▸ **Your task**
Pictures are to be omitted. Output only the lines from the one containing "Find the location" through the end of the data, word for word.

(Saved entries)
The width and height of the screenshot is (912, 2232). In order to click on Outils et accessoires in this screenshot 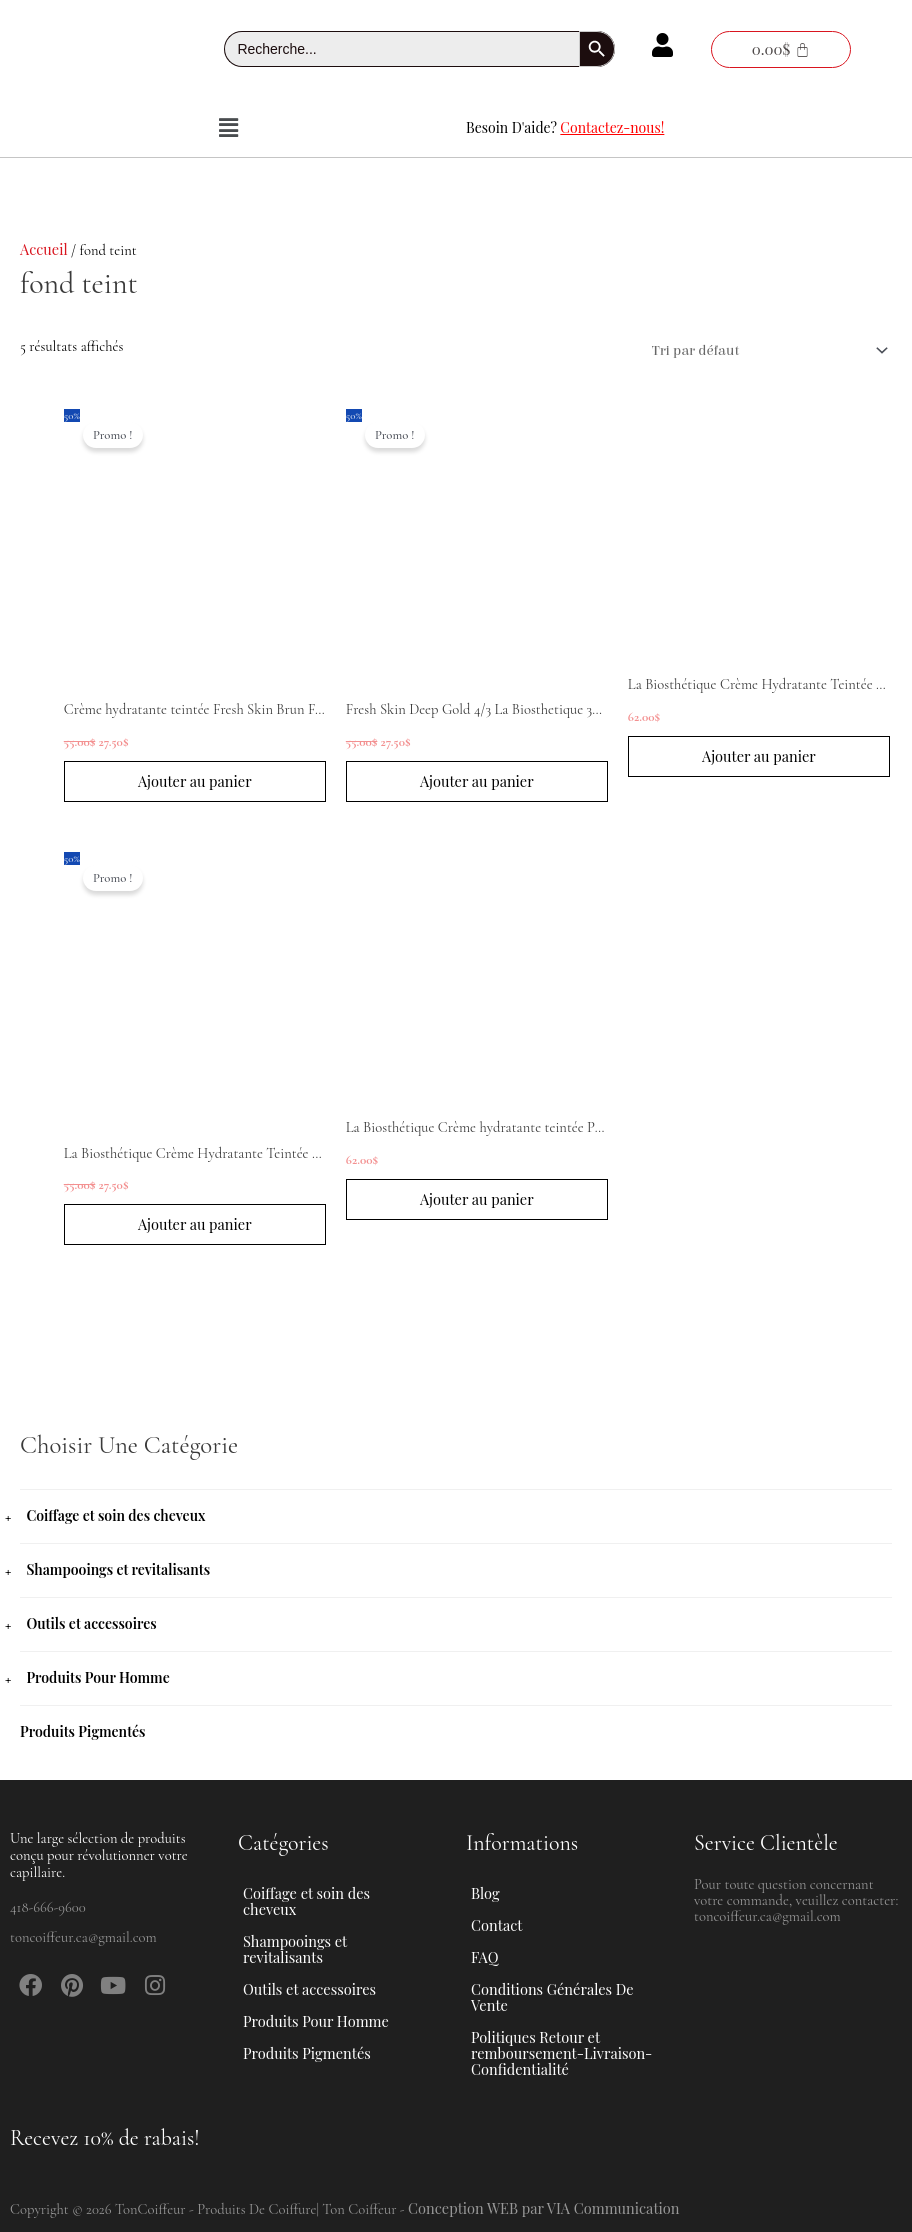, I will do `click(91, 1623)`.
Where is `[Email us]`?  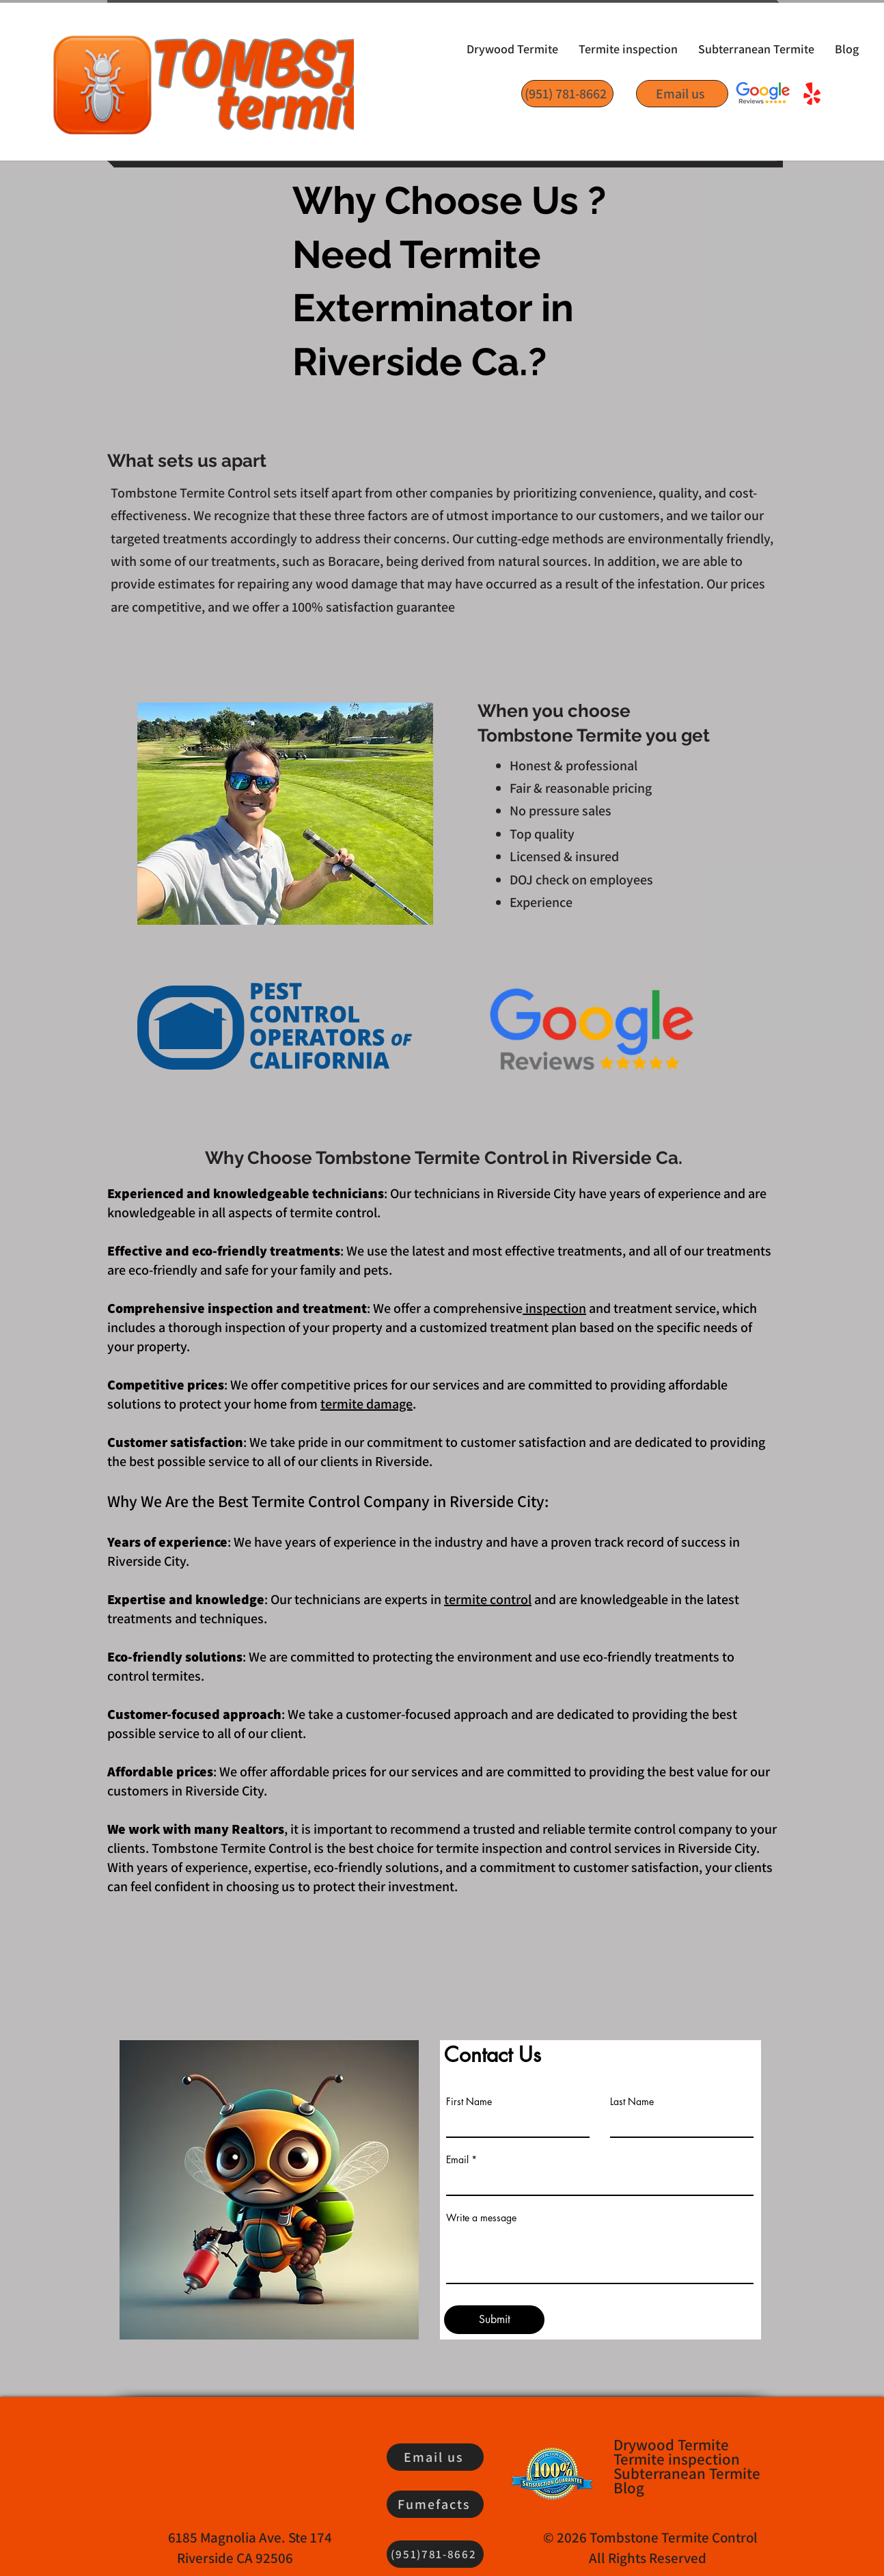 [Email us] is located at coordinates (682, 93).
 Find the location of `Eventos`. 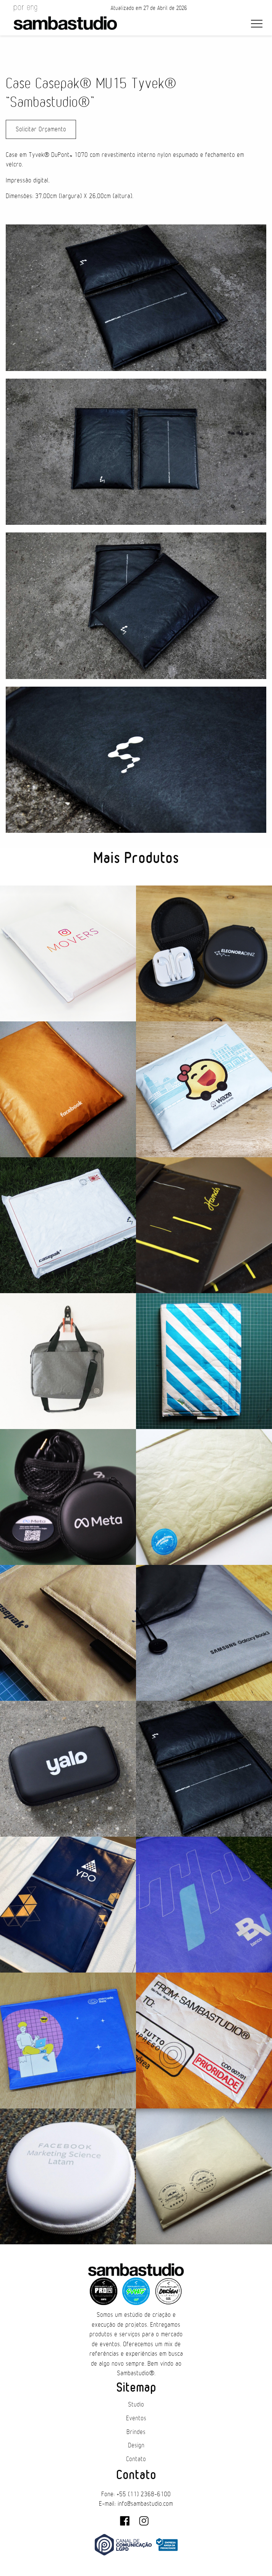

Eventos is located at coordinates (136, 2418).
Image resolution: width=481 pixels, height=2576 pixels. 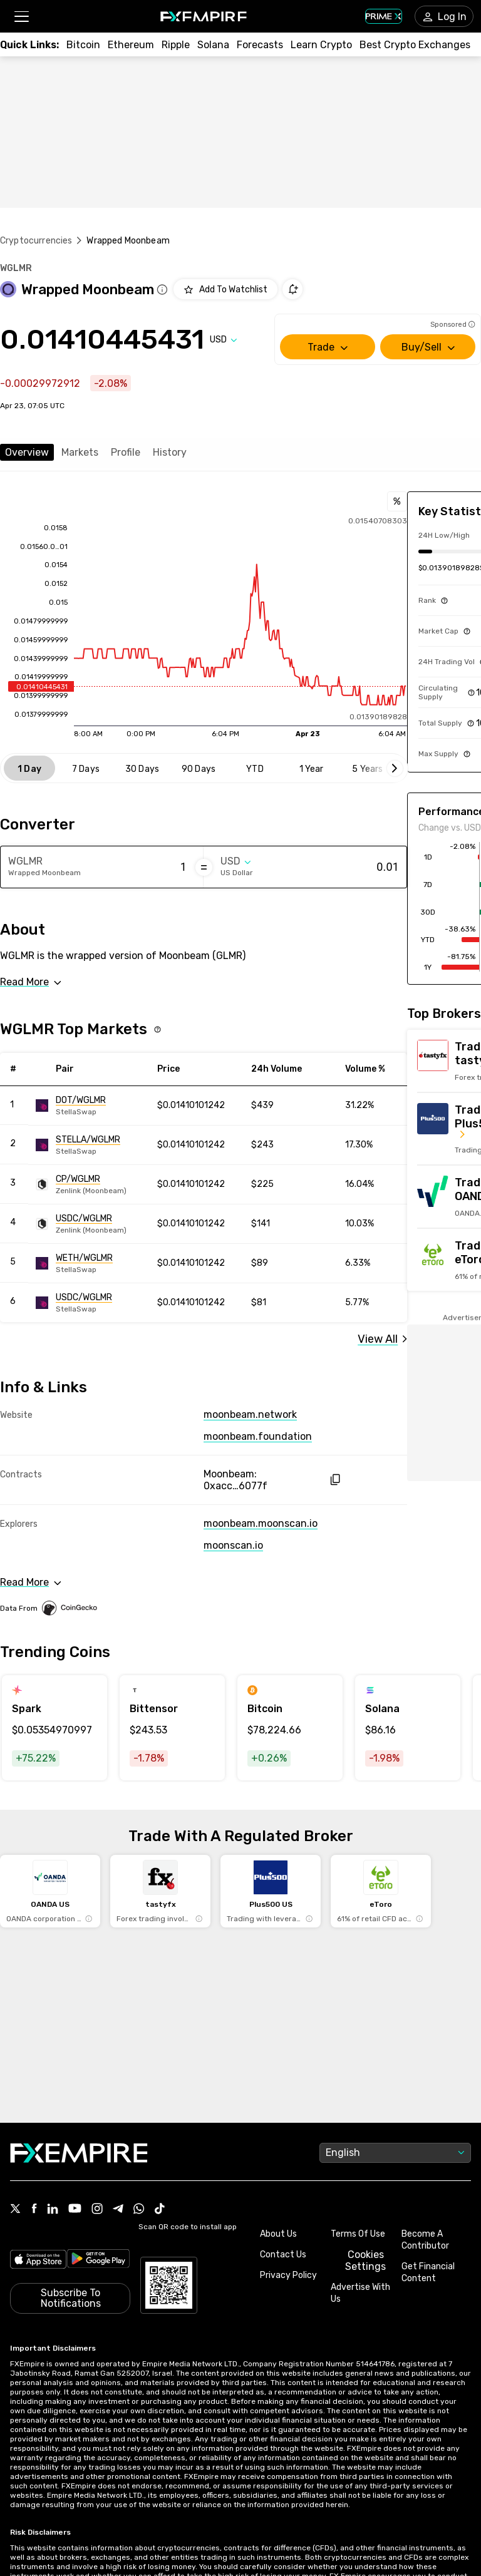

▸ **Task answer**
 Find the location of `Eventos`. 

Eventos is located at coordinates (136, 2418).
Image resolution: width=481 pixels, height=2576 pixels. 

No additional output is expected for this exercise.